BEGIN

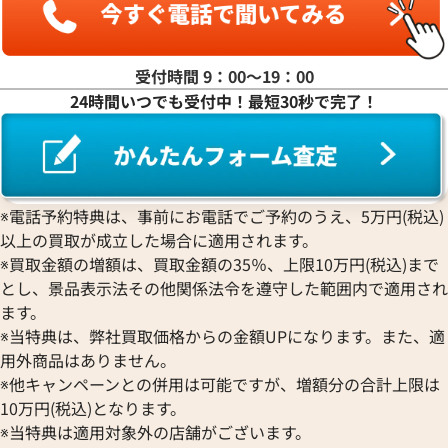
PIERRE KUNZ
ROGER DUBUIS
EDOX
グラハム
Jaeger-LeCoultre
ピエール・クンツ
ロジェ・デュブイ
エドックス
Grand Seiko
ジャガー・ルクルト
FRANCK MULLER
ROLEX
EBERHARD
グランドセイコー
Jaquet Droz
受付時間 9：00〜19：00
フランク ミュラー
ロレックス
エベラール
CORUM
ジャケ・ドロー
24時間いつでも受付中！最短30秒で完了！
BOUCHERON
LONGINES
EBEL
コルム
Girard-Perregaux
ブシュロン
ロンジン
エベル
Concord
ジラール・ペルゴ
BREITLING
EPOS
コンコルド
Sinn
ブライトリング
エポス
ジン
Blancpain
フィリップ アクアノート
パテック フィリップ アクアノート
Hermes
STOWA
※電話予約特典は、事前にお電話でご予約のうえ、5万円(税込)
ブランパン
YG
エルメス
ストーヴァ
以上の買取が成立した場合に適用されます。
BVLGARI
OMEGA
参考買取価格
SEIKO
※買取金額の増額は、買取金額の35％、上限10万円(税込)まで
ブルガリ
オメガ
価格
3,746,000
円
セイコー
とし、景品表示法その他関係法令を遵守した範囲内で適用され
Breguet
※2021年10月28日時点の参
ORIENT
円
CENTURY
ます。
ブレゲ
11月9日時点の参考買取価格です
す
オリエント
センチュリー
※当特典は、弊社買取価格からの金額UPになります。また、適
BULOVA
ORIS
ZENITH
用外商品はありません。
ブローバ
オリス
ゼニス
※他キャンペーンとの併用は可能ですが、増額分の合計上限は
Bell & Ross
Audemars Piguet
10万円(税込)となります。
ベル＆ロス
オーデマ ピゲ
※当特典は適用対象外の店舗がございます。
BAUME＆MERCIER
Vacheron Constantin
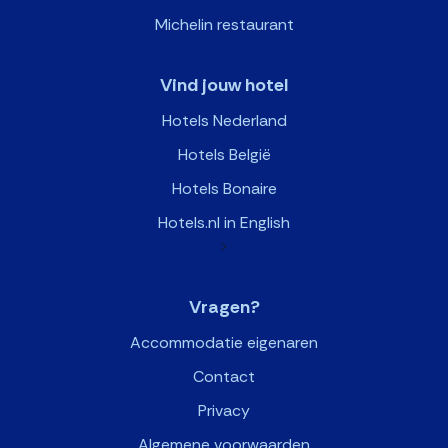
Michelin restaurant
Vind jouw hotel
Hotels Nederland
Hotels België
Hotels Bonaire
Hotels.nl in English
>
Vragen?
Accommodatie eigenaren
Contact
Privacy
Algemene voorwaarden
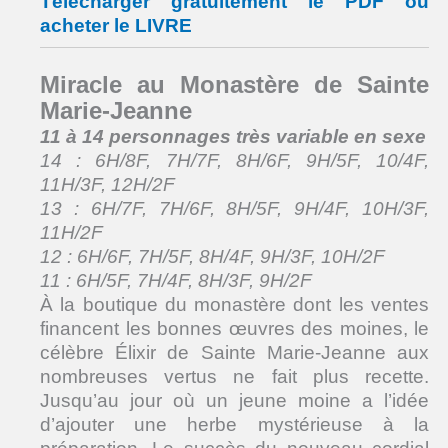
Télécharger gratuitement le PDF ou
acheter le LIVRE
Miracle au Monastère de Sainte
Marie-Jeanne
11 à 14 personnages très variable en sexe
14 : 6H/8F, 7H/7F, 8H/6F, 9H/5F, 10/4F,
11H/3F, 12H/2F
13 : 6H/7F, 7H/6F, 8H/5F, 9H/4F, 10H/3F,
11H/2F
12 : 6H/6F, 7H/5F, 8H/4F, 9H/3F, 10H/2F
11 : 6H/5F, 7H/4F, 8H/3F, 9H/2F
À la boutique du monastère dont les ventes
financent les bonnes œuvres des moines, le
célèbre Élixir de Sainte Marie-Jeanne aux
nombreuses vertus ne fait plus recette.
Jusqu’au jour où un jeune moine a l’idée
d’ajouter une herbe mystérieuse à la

END
BEGIN

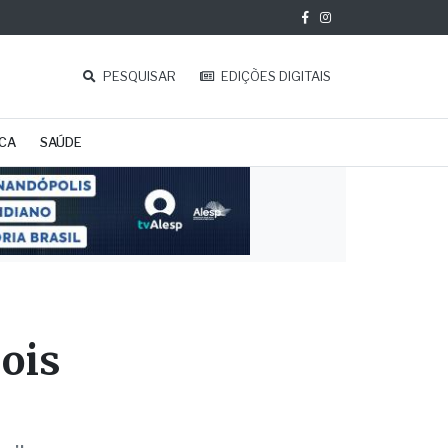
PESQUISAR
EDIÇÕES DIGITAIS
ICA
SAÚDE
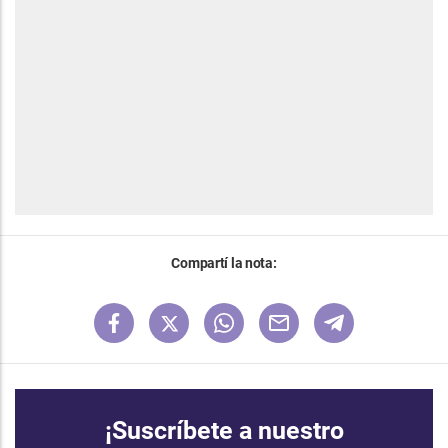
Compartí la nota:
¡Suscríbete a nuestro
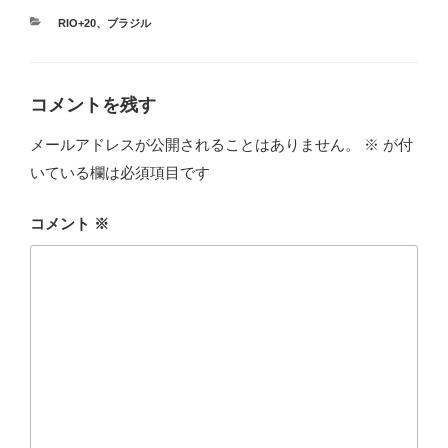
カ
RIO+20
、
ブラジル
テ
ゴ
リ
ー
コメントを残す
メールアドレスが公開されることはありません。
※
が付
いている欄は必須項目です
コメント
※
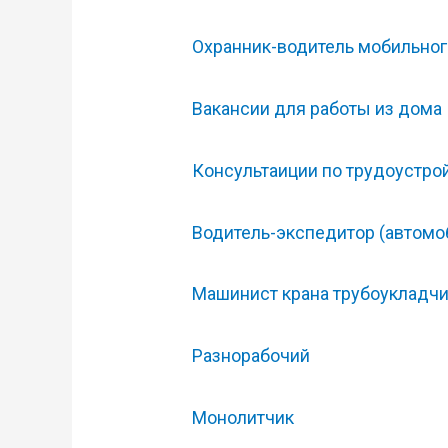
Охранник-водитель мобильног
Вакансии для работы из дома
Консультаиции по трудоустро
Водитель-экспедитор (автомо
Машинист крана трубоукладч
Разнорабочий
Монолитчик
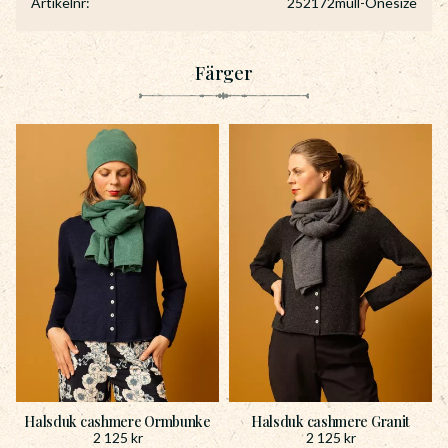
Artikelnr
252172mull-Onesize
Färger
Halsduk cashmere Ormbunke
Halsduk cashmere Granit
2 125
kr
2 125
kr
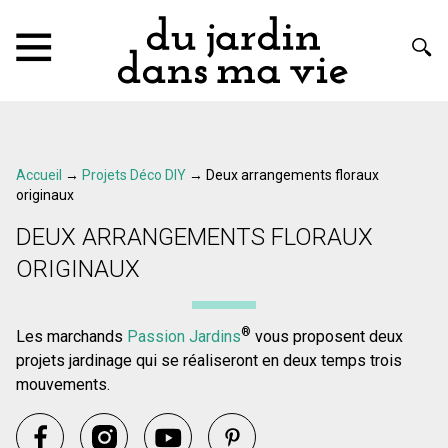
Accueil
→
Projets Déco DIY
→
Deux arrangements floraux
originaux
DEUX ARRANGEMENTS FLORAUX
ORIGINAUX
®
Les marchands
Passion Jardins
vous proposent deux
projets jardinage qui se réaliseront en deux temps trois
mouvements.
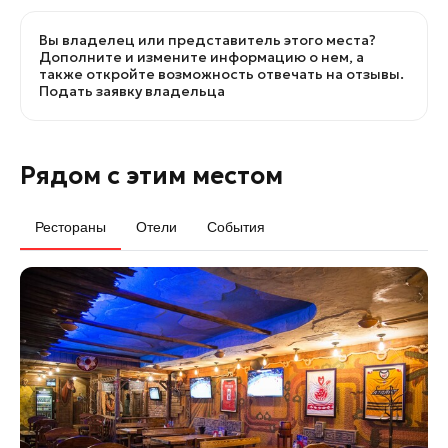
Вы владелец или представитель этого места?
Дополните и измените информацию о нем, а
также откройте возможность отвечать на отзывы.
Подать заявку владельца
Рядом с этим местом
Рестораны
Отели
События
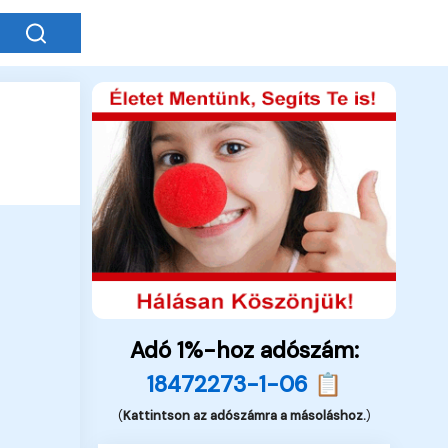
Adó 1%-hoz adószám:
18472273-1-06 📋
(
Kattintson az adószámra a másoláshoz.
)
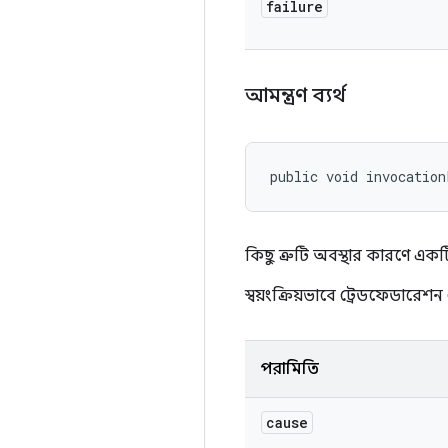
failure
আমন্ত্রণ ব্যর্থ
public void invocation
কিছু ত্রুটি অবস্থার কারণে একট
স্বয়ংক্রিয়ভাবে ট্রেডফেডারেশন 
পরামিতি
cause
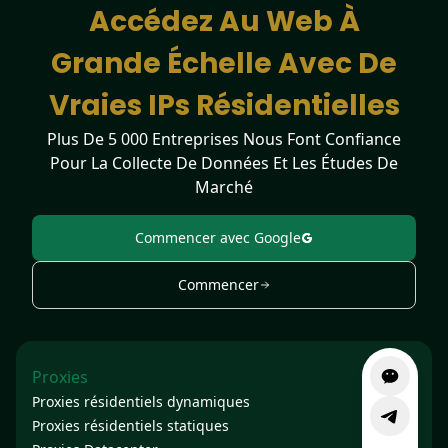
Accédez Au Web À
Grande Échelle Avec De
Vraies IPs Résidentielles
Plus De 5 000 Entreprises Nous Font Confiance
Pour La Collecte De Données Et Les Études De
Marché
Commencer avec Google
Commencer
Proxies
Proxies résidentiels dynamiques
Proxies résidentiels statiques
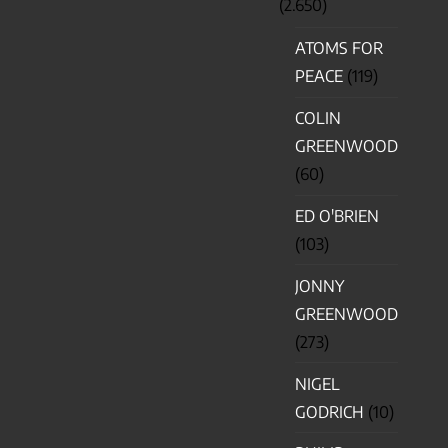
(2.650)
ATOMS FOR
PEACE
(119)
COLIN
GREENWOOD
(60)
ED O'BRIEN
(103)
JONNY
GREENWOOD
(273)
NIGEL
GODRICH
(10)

END

**What you should do:** Output exactly, and only, the lines of the entries above from the one with "PIERRE KUNZ" up to and including the one with "d’ajouter une herbe mystérieuse à la"; pictures are to be left out.

**Finished exercise:**
PIERRE KUNZ
ROGER DUBUIS
EDOX
グラハム
Jaeger-LeCoultre
ピエール・クンツ
ロジェ・デュブイ
エドックス
Grand Seiko
ジャガー・ルクルト
FRANCK MULLER
ROLEX
EBERHARD
グランドセイコー
Jaquet Droz
受付時間 9：00〜19：00
フランク ミュラー
ロレックス
エベラール
CORUM
ジャケ・ドロー
24時間いつでも受付中！最短30秒で完了！
BOUCHERON
LONGINES
EBEL
コルム
Girard-Perregaux
ブシュロン
ロンジン
エベル
Concord
ジラール・ペルゴ
BREITLING
EPOS
コンコルド
Sinn
ブライトリング
エポス
ジン
Blancpain
フィリップ アクアノート
パテック フィリップ アクアノート
Hermes
STOWA
※電話予約特典は、事前にお電話でご予約のうえ、5万円(税込)
ブランパン
YG
エルメス
ストーヴァ
以上の買取が成立した場合に適用されます。
BVLGARI
OMEGA
参考買取価格
SEIKO
※買取金額の増額は、買取金額の35％、上限10万円(税込)まで
ブルガリ
オメガ
価格
3,746,000
円
セイコー
とし、景品表示法その他関係法令を遵守した範囲内で適用され
Breguet
※2021年10月28日時点の参
ORIENT
円
CENTURY
ます。
ブレゲ
11月9日時点の参考買取価格です
す
オリエント
センチュリー
※当特典は、弊社買取価格からの金額UPになります。また、適
BULOVA
ORIS
ZENITH
用外商品はありません。
ブローバ
オリス
ゼニス
※他キャンペーンとの併用は可能ですが、増額分の合計上限は
Bell & Ross
Audemars Piguet
10万円(税込)となります。
ベル＆ロス
オーデマ ピゲ
※当特典は適用対象外の店舗がございます。
BAUME＆MERCIER
Vacheron Constantin
Michelin restaurant
Vind jouw hotel
Hotels Nederland
Hotels België
Hotels Bonaire
Hotels.nl in English
>
Vragen?
Accommodatie eigenaren
Contact
Privacy
Algemene voorwaarden
Télécharger gratuitement le PDF ou
acheter le LIVRE
Miracle au Monastère de Sainte
Marie-Jeanne
11 à 14 personnages très variable en sexe
14 : 6H/8F, 7H/7F, 8H/6F, 9H/5F, 10/4F,
11H/3F, 12H/2F
13 : 6H/7F, 7H/6F, 8H/5F, 9H/4F, 10H/3F,
11H/2F
12 : 6H/6F, 7H/5F, 8H/4F, 9H/3F, 10H/2F
11 : 6H/5F, 7H/4F, 8H/3F, 9H/2F
À la boutique du monastère dont les ventes
financent les bonnes œuvres des moines, le
célèbre Élixir de Sainte Marie-Jeanne aux
nombreuses vertus ne fait plus recette.
Jusqu’au jour où un jeune moine a l’idée
d’ajouter une herbe mystérieuse à la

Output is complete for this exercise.